Ce qui est fascinant, c’est que ces pages s’inscrivent dans tout un “entremet de passionnés”, fait d’annuaires, de liens croisés, et de sites amis. Certains répertoires cataphiles citent explicitement le site de DiM comme une référence de visites virtuelles. On est loin du fil Instagram : ici, la visite devient une documentation, presque une cartographie culturelle.
Et le genre ne disparaît pas : il se transforme. Aujourd’hui, des projets comme Subterranologie proposent des visites virtuelles 360° du patrimoine souterrain. Ailleurs, des initiatives autour de lieux mystérieux — comme les Arêtes de Poisson à Lyon — montrent comment une “visite virtuelle” peut exister à la fois en version institutionnelle et en version passionnée, portée sur le temps libre, l’enquête et la mise à disposition au public.

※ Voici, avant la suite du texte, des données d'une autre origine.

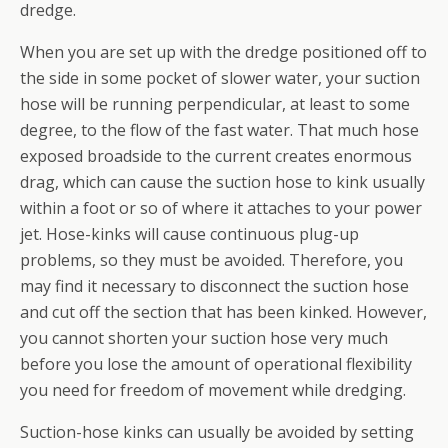
dredge.
When you are set up with the dredge positioned off to
the side in some pocket of slower water, your suction
hose will be running perpendicular, at least to some
degree, to the flow of the fast water. That much hose
exposed broadside to the current creates enormous
drag, which can cause the suction hose to kink usually
within a foot or so of where it attaches to your power
jet. Hose-kinks will cause continuous plug-up
problems, so they must be avoided. Therefore, you
may find it necessary to disconnect the suction hose
and cut off the section that has been kinked. However,
you cannot shorten your suction hose very much
before you lose the amount of operational flexibility
you need for freedom of movement while dredging.
Suction-hose kinks can usually be avoided by setting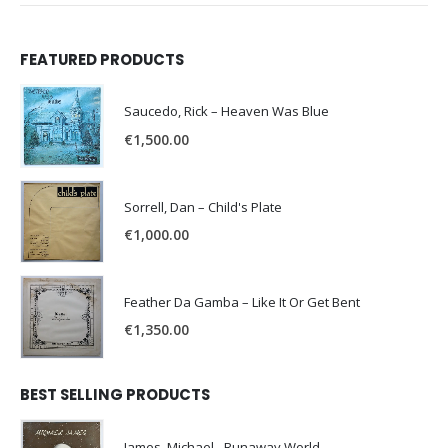
FEATURED PRODUCTS
Saucedo, Rick – Heaven Was Blue
€
1,500.00
Sorrell, Dan – Child's Plate
€
1,000.00
Feather Da Gamba – Like It Or Get Bent
€
1,350.00
BEST SELLING PRODUCTS
James, Michael - Runaway World -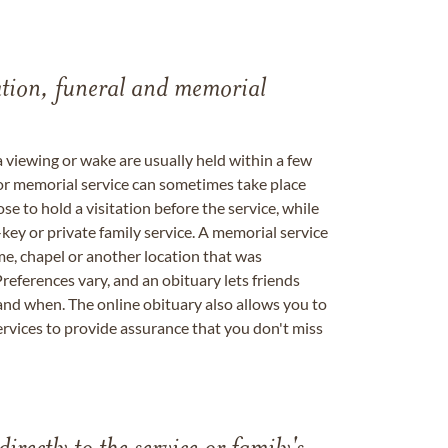
tation, funeral and memorial
a viewing or wake are usually held within a few
 or memorial service can sometimes take place
se to hold a visitation before the service, while
key or private family service. A memorial service
me, chapel or another location that was
references vary, and an obituary lets friends
nd when. The online obituary also allows you to
ervices to provide assurance that you don't miss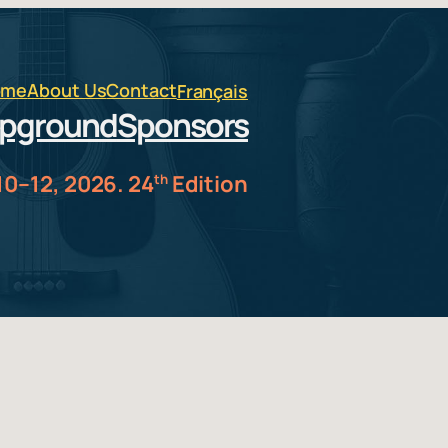
ome
About Us
Contact
Français
pground
Sponsors
10–12, 2026. 24
Edition
th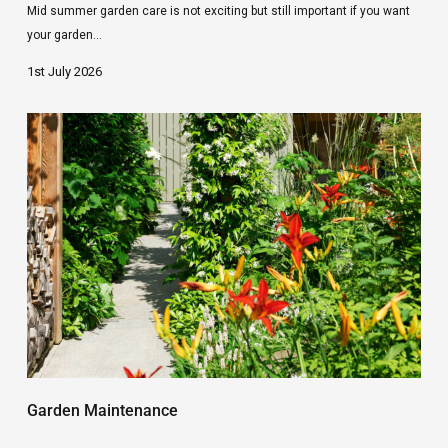
Mid summer garden care is not exciting but still important if you want
your garden…
1st July 2026
Early
Summer
Garden
Tips
Garden Maintenance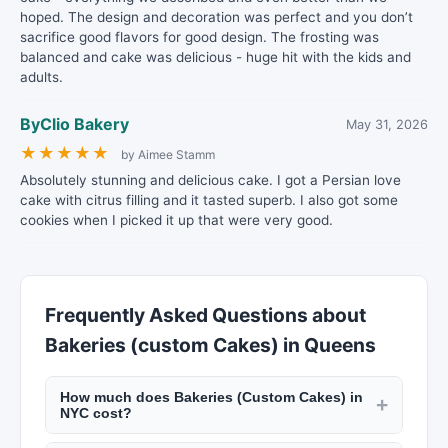
hoped. The design and decoration was perfect and you don’t
sacrifice good flavors for good design. The frosting was
balanced and cake was delicious - huge hit with the kids and
adults.
ByClio Bakery
May 31, 2026
★
★
★
★
★
by Aimee Stamm
Absolutely stunning and delicious cake. I got a Persian love
cake with citrus filling and it tasted superb. I also got some
cookies when I picked it up that were very good.
Frequently Asked Questions about
Bakeries (custom Cakes) in Queens
How much does Bakeries (Custom Cakes) in
+
NYC cost?
Custom cakes from NYC bakeries start at $50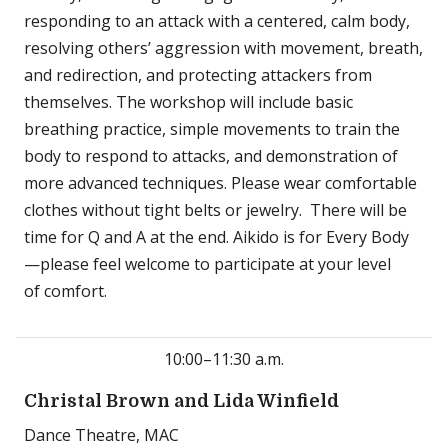
responding to an attack with a centered, calm body,
resolving others’ aggression with movement, breath,
and redirection, and protecting attackers from
themselves. The workshop will include basic
breathing practice, simple movements to train the
body to respond to attacks, and demonstration of
more advanced techniques. Please wear comfortable
clothes without tight belts or jewelry. There will be
time for Q and A at the end. Aikido is for Every Body
—please feel welcome to participate at your level
of comfort.
10:00–11:30 a.m.
Christal Brown and Lida Winfield
Dance Theatre, MAC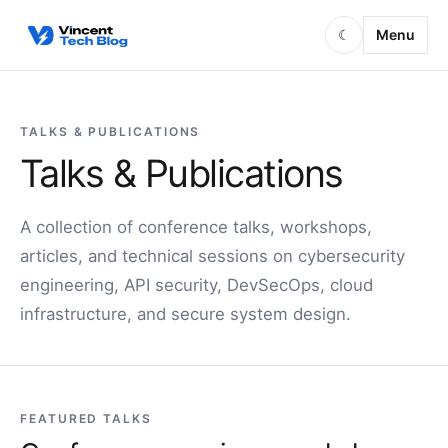
Skip to content
Menu
☾
TALKS & PUBLICATIONS
Talks & Publications
A collection of conference talks, workshops,
articles, and technical sessions on cybersecurity
engineering, API security, DevSecOps, cloud
infrastructure, and secure system design.
FEATURED TALKS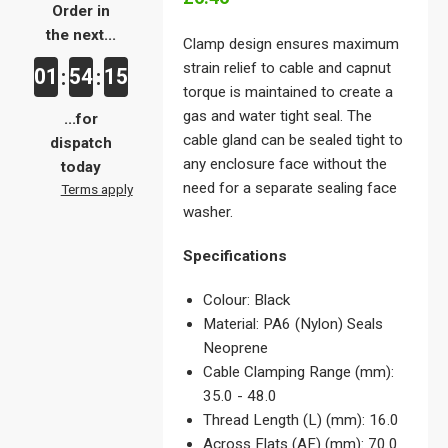
Order in
the next...
Clamp design ensures maximum
strain relief to cable and capnut
01
54
15
:
:
torque is maintained to create a
gas and water tight seal. The
...for
cable gland can be sealed tight to
dispatch
any enclosure face without the
today
need for a separate sealing face
Terms apply
washer.
Specifications
Colour: Black
Material: PA6 (Nylon) Seals
Neoprene
Cable Clamping Range (mm):
35.0 - 48.0
Thread Length (L) (mm): 16.0
Across Flats (AF) (mm): 70.0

Au fond, ces sites racontent une autre manière d’écrire le voyage : moins immédiate, moins performative, mais plus durable. Ils prouvent qu’internet n’est pas seulement un flux : c’est aussi une bibliothèque de curiosités, tenue par des gens qui documentent l’invisible — pour le plaisir de comprendre, de transmettre, et de “visiter” autrement.
Jassiel Villarroel Rodríguez.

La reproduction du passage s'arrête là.